Lo cierto es que diversas escenas donde habitaron personajes que marcaron nuestras vidas, han inspirado conversaciones entre amigos. En mi caso, ha vuelto a brillar en todo su esplendor el piano que los abuelos maternos compraron para que alguna de sus hijas llegara a ser una artista de éxito.

En torno a ese objeto de lujo que terminó saliendo de la familia cuando las contingencias económicas hicieron de las suyas a finales del siglo XX, se reunieron intérpretes y compositores de talento. Al calor de aquella hoguera melódica eran felices, y hacían felices con su arte, amigos como Eddy Gaytán o el tío Eulogio (Yoyo) Casteleiro, o dos sentimentales de la guitarra como Jorge San Martín y Alberto Monasterio.

Así, en noches que siguen siendo nítidas, un manojo de canciones que sirven para cualquier época —casi todas timbradas por el amor— desbordaban una casa del Cerro habanero que parecía tener imán, sobre todo en las jornadas soleadas, para hermanos de la abuela, primos, jardineros, carpinteros, jóvenes maestros de las matemáticas, doctores, vecinos que eran como de la familia, seres que fueron dejando sus trazas en mis sentimientos de niña esperanzada y ávida por conocer el mundo.

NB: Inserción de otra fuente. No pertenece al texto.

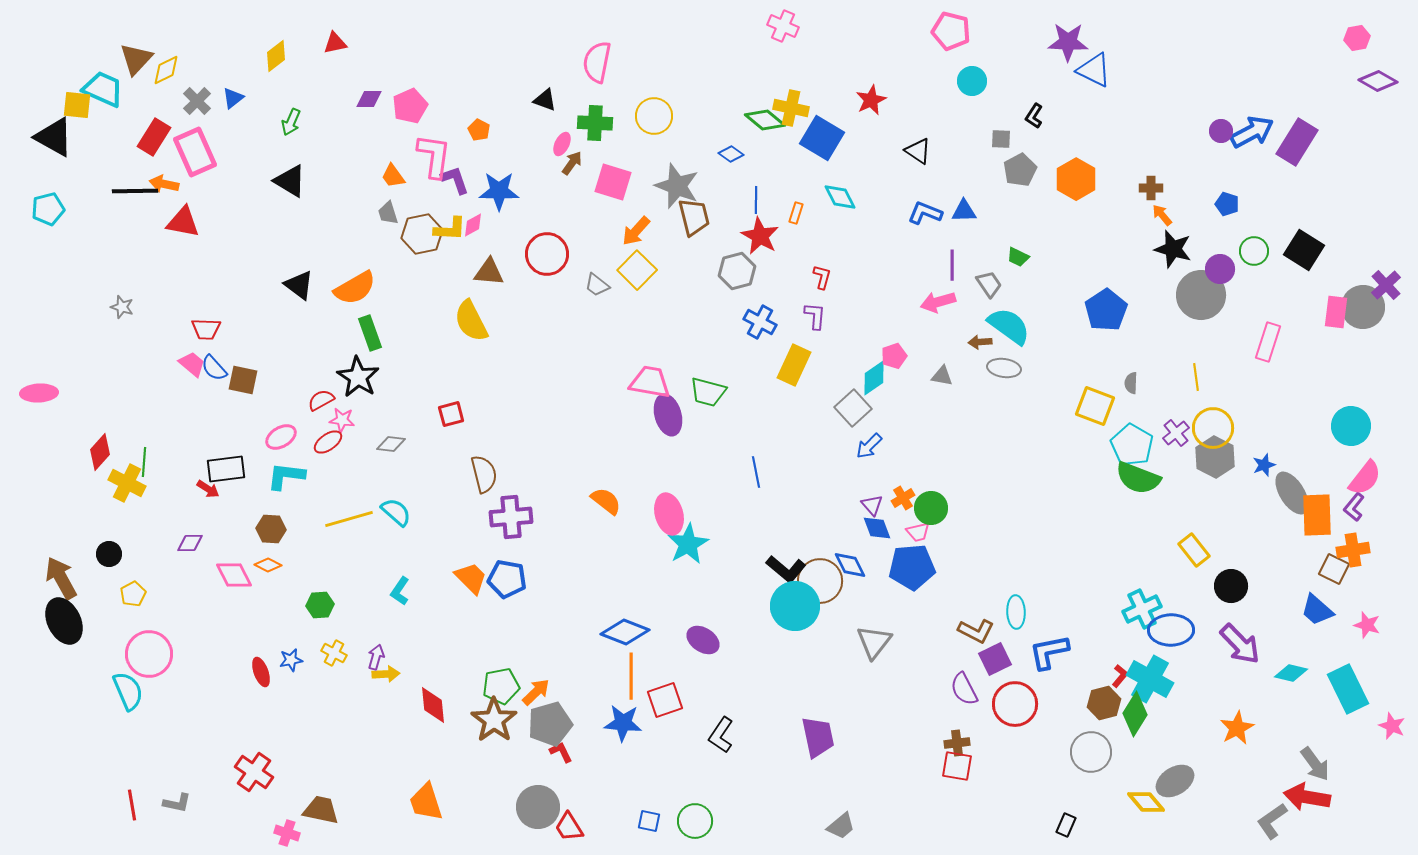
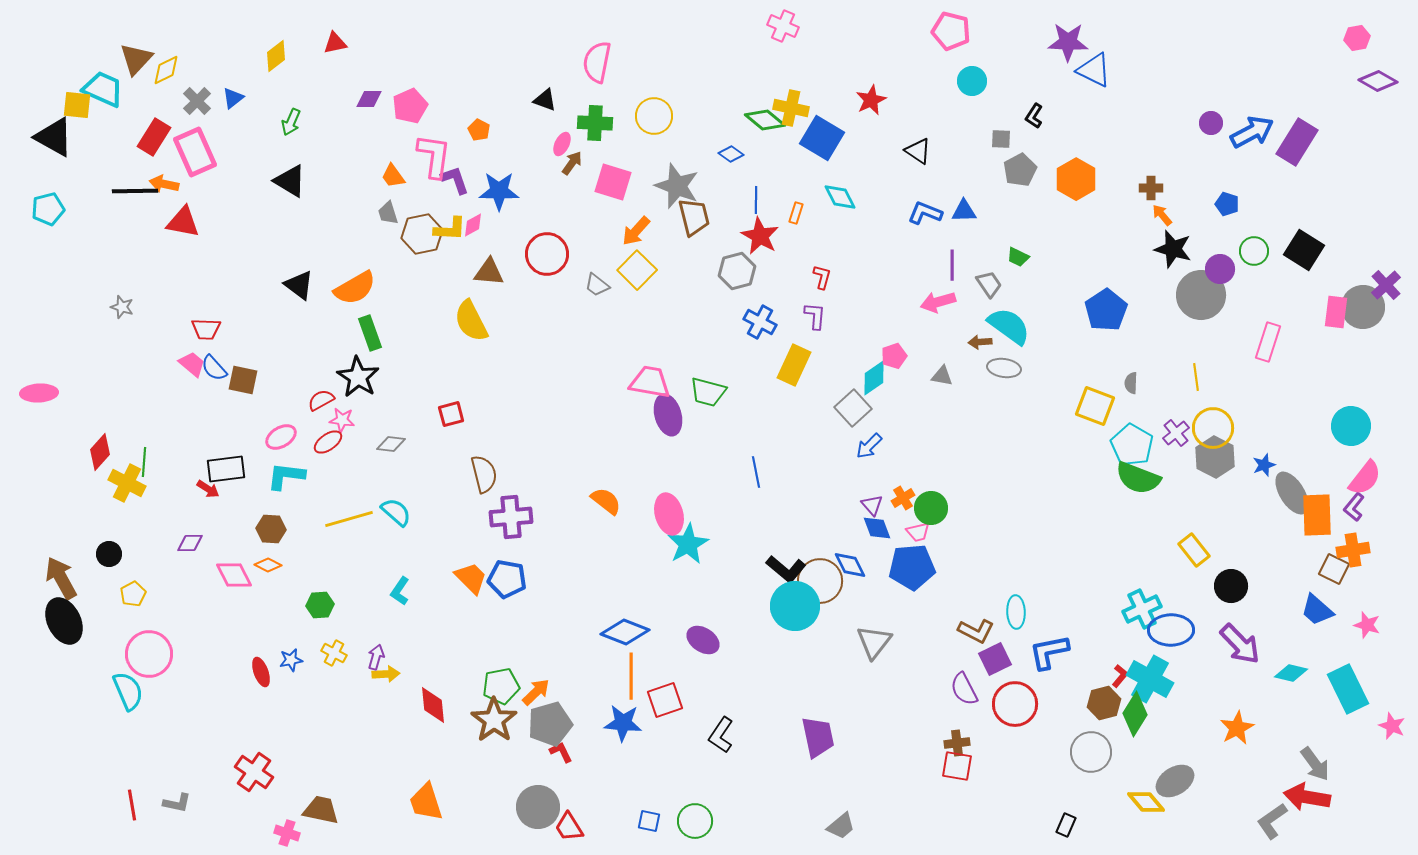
purple circle at (1221, 131): moved 10 px left, 8 px up
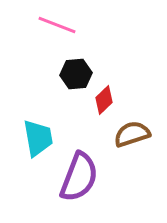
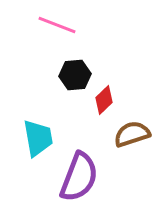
black hexagon: moved 1 px left, 1 px down
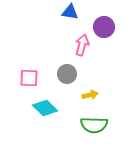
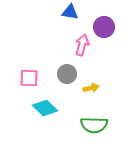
yellow arrow: moved 1 px right, 7 px up
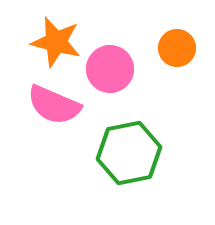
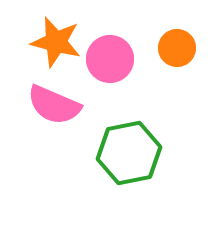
pink circle: moved 10 px up
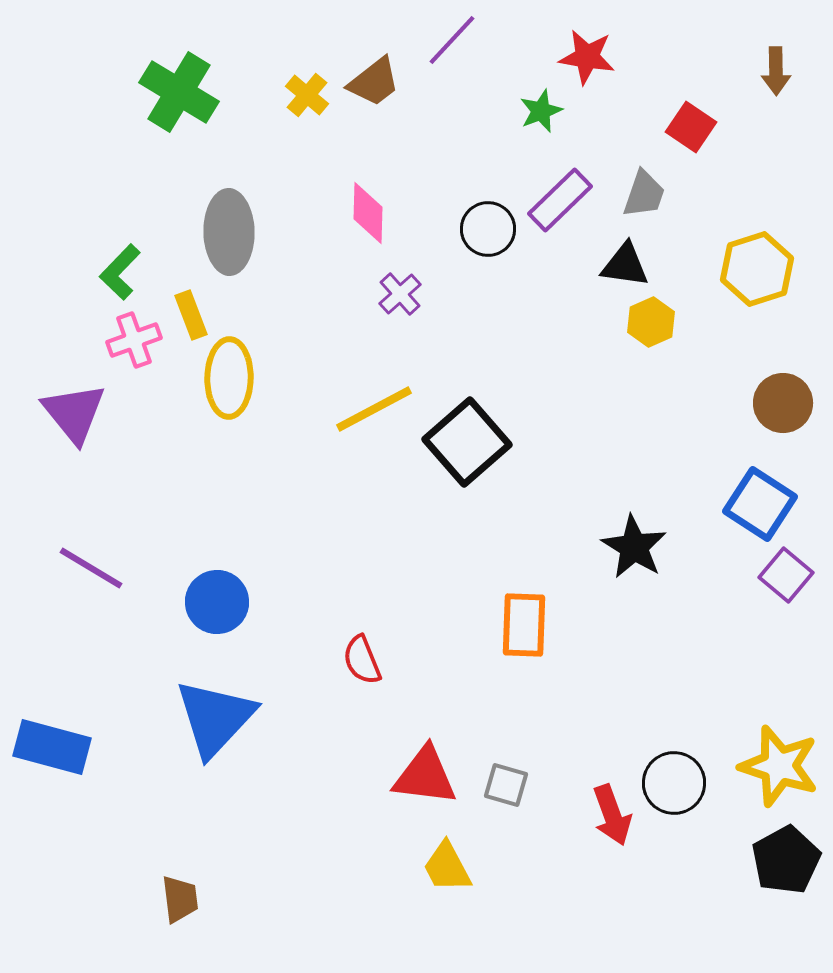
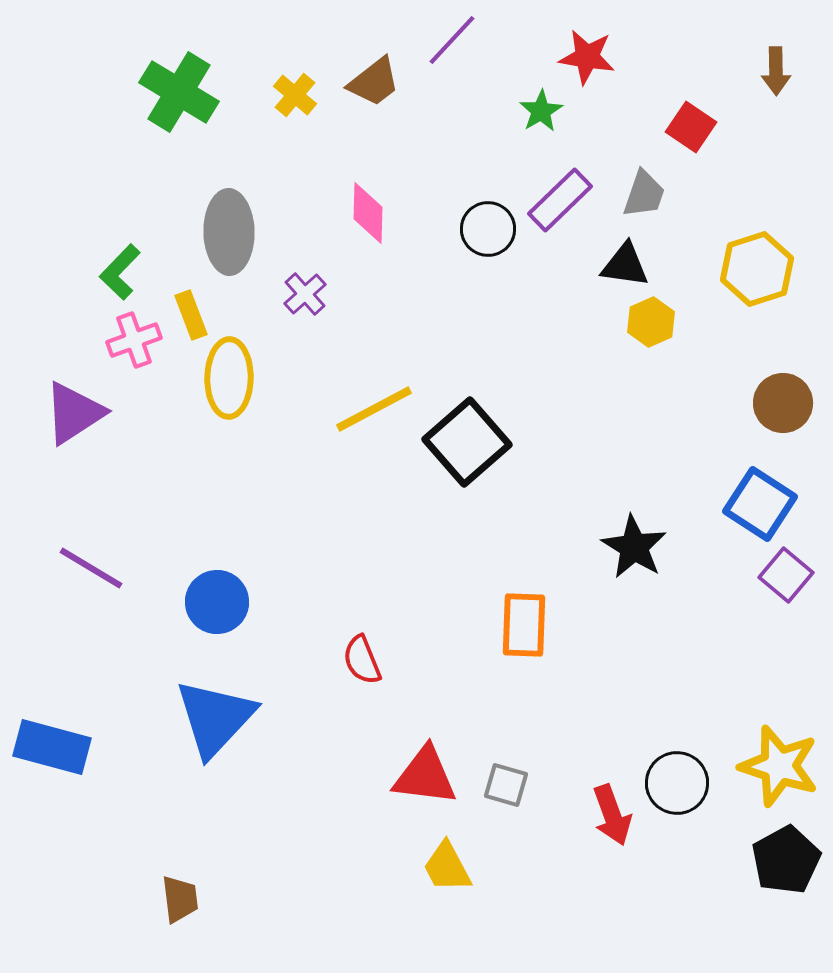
yellow cross at (307, 95): moved 12 px left
green star at (541, 111): rotated 9 degrees counterclockwise
purple cross at (400, 294): moved 95 px left
purple triangle at (74, 413): rotated 36 degrees clockwise
black circle at (674, 783): moved 3 px right
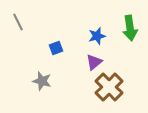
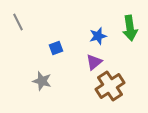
blue star: moved 1 px right
brown cross: moved 1 px right, 1 px up; rotated 12 degrees clockwise
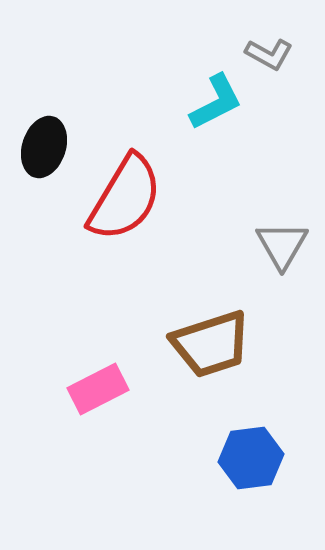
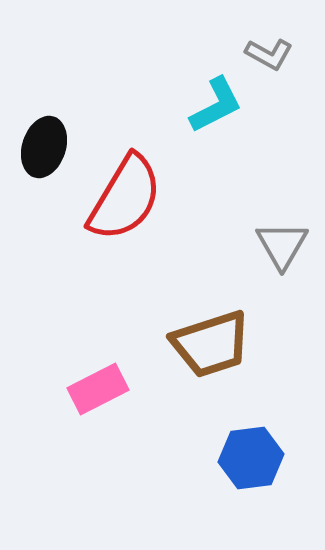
cyan L-shape: moved 3 px down
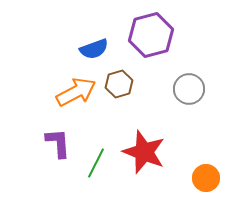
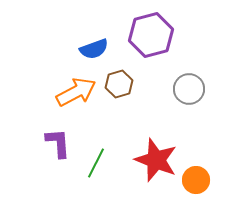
red star: moved 12 px right, 8 px down
orange circle: moved 10 px left, 2 px down
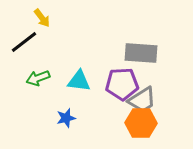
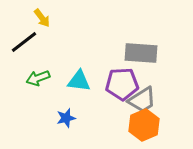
orange hexagon: moved 3 px right, 2 px down; rotated 24 degrees counterclockwise
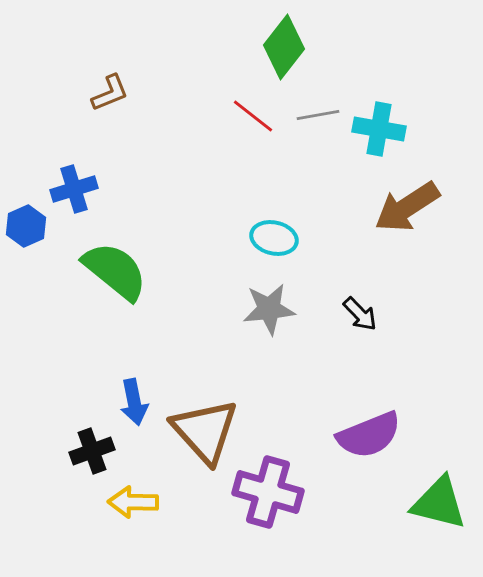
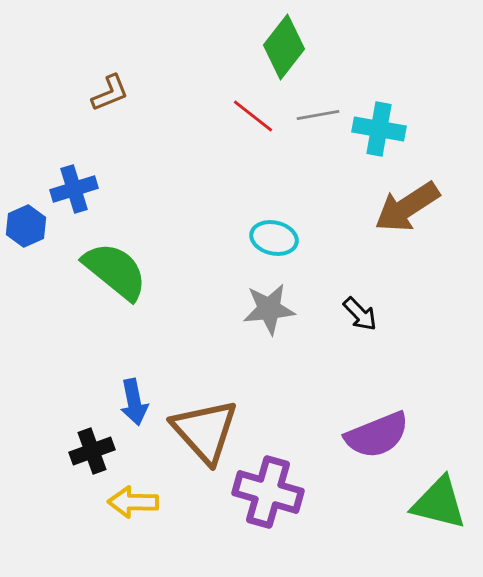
purple semicircle: moved 8 px right
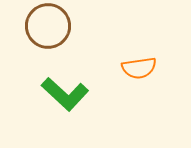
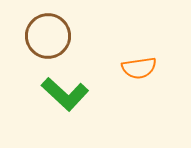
brown circle: moved 10 px down
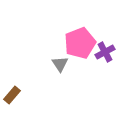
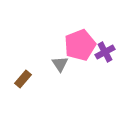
pink pentagon: moved 2 px down
brown rectangle: moved 11 px right, 16 px up
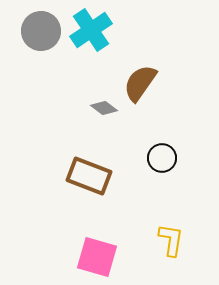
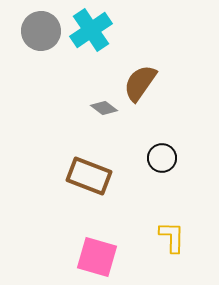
yellow L-shape: moved 1 px right, 3 px up; rotated 8 degrees counterclockwise
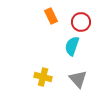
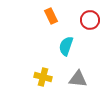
red circle: moved 9 px right, 2 px up
cyan semicircle: moved 6 px left
gray triangle: rotated 42 degrees counterclockwise
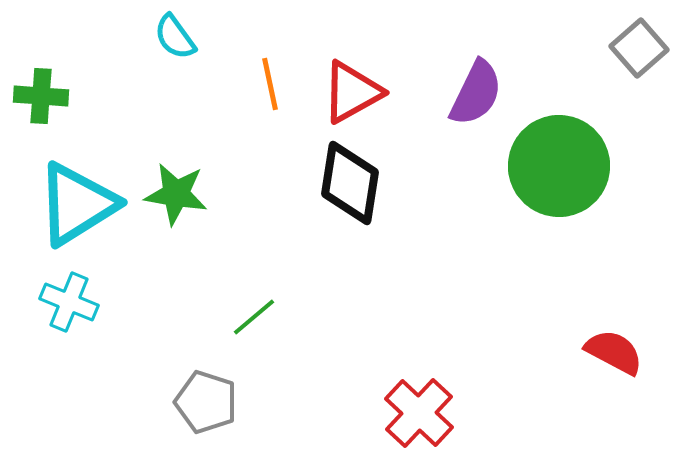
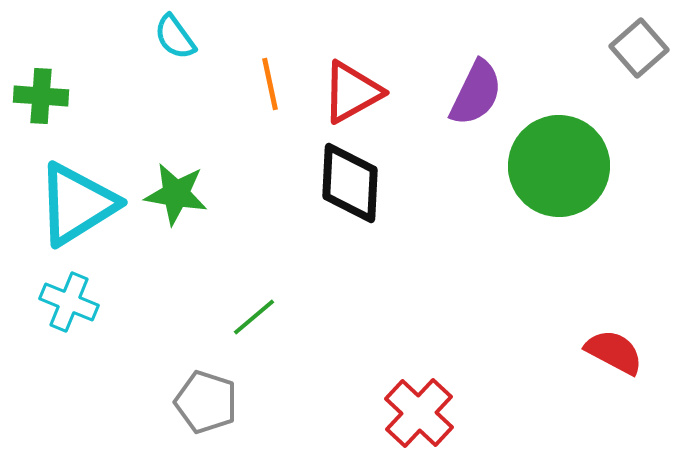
black diamond: rotated 6 degrees counterclockwise
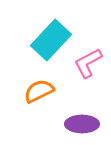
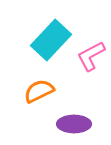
pink L-shape: moved 3 px right, 7 px up
purple ellipse: moved 8 px left
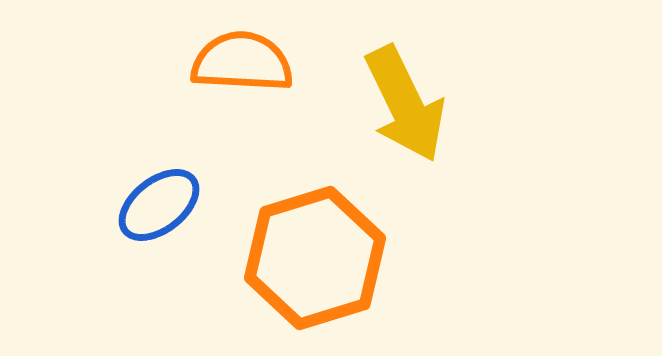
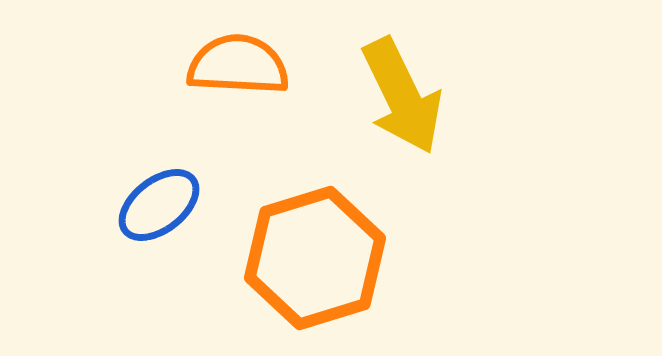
orange semicircle: moved 4 px left, 3 px down
yellow arrow: moved 3 px left, 8 px up
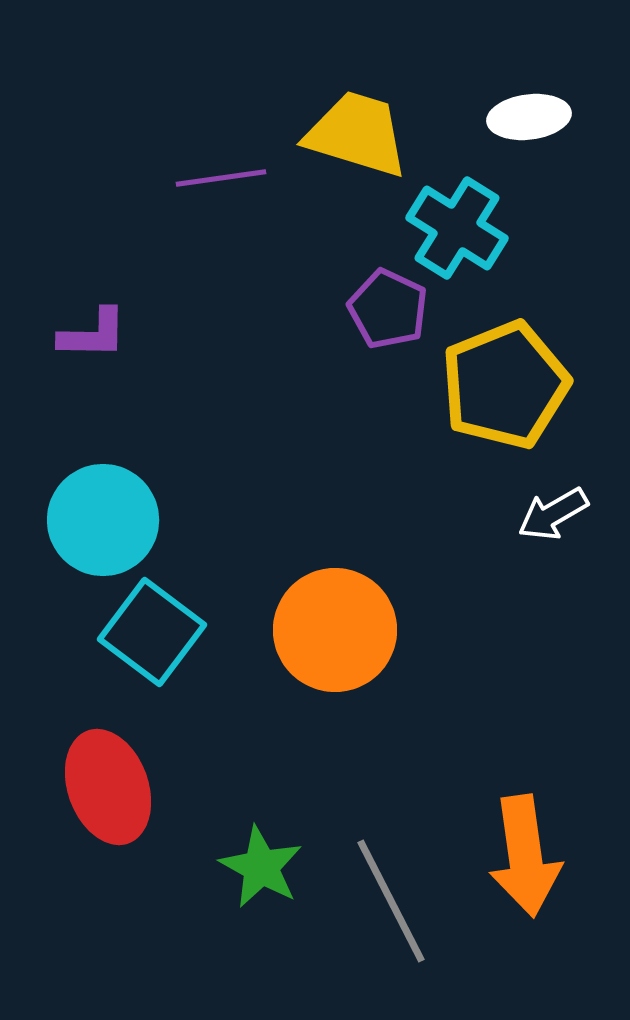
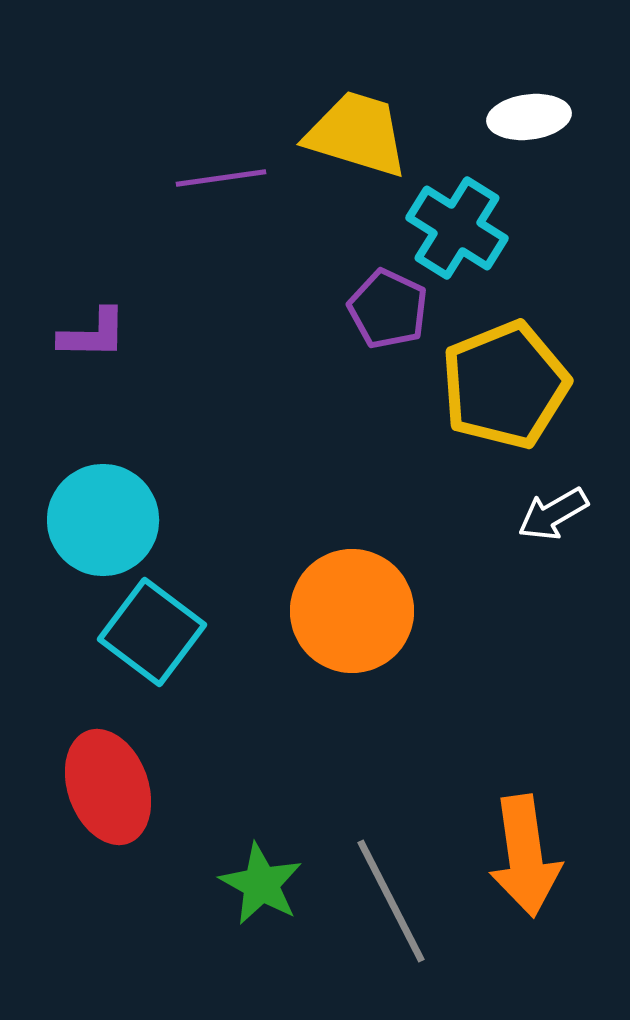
orange circle: moved 17 px right, 19 px up
green star: moved 17 px down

Tal vez porque las nuevas tecnologías no nos habían inundado, yo apreciaba que en cada una de las personas que tocaron mi alma infantil reinaba el don de una habilidad admirable: los adultos cantaban bellas letras a sus hijos o nietos para dormirlos; algunos, como magos, encantaban narrando historias mientras sacaban golosinas de los bolsillos de un saco; una tía sabía bordar pañales con una precisión sobrecogedora; y en la cocina los abuelos hacían dulces que nunca más probé.

A veces he pensado que si el mundo —el mismo que ahora ha enlentecido su marcha— fuese más «artesanal», más conectado a todo cuanto alguna vez se hizo con paciencia y con auténtico desprendimiento, las personas fuésemos más realizadas y mucho más libres del agobio de la modernidad.

He soñado hasta con hacerme mi propia ropa, y ahora lamento, por ejemplo, no haber tenido paciencia con Isabel, la vecina que casi me mata de nostalgia cada vez que vuelvo al barrio de la infancia y la saludo, a la cual mi abuela materna pidió que me enseñara a tejer abrigos. Ya no recuerdo las puntadas aprendidas con distracción; ni siquiera volví en otras temporadas sobre las combinaciones que quedaron pendientes.

Ojalá y a pesar del mundo virtual que subyuga a millones de seres con una dependencia casi enfermiza, pudiésemos convertirnos, desde nuestros hogares, en hábiles creadores de pequeñas cosas reales y útiles (ya sea una canción o un abrigo). Tengo la certeza, a estas alturas de mi adultez, de que una de las claves de nuestra felicidad está justamente en ganarle la batalla al aburrimiento. Y en eso creo que nuestros abuelos, sabios habitantes de un pasado que luce remoto, supieron llevar la mejor parte.